In swift succession over a half hour period, the President, the Speaker of the House, and the Senate Majority Leader were all on television, pointing the finger straight at Democrats in the Senate.
"If the Senate Democrats want to shut the government down," Speaker Paul Ryan said at a news conference, "then that would be their choice to make."
Meanwhile, the President ventured across the Potomac River to the Pentagon, where he said a shutdown would not only harm the military, but Mr.
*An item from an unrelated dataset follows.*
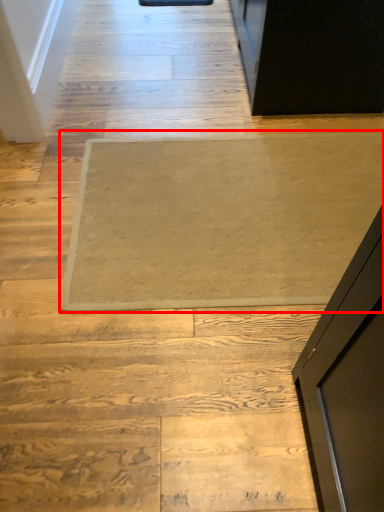 Question: From the image's perspective, what is the correct spatial positioning of mat (annotated by the red box) in reference to stairwell?

Choices:
 (A) below
 (B) above

Answer: (A)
Trump said it was also an effort by Democrats to take away economic momentum from recent tax cuts.
"Democrats would like to blunt that by shutting down government," the President said, flanked by Vice President Mike Pence and Defense Secretary James Mattis.
At the same time on the Senate floor, Senate Majority Leader Mitch McConnell was criticizing Democrats for trying to force Republicans to accept provisions dealing with immigration and the DACA program.
"Why would they filibuster government funding and shut down vital programs for Americans because we have not yet agreed on the best way to settle an unrelated issue?" McConnell said, making clear he was ready to take a hard line with the other party.
But even as Republicans showed a united front against Democrats on the shutdown, there were questions in GOP ranks about whether the House could pass a temporary funding measure, as a number of House Republicans said they were still ready to vote against that funding bill, not pleased with lack of action on spending by the Congress.
As for Democrats, they laughed at the idea that they were responsible for a possible shutdown, arguing that Republicans have the majority in the House and Senate, and control the White House as well.
"It's a mess," said Senate Democratic Leader Charles Schumer, who said the funding debacle was the result of the "incompetence of Republicans."
Democratic votes would be needed for any budget extension, as 60 votes are required to get around any filibuster.
If no deal is worked out by Friday night at midnight, then some government services would start to close.
The last federal government shutdown was in October 2013. That lasted 16 days.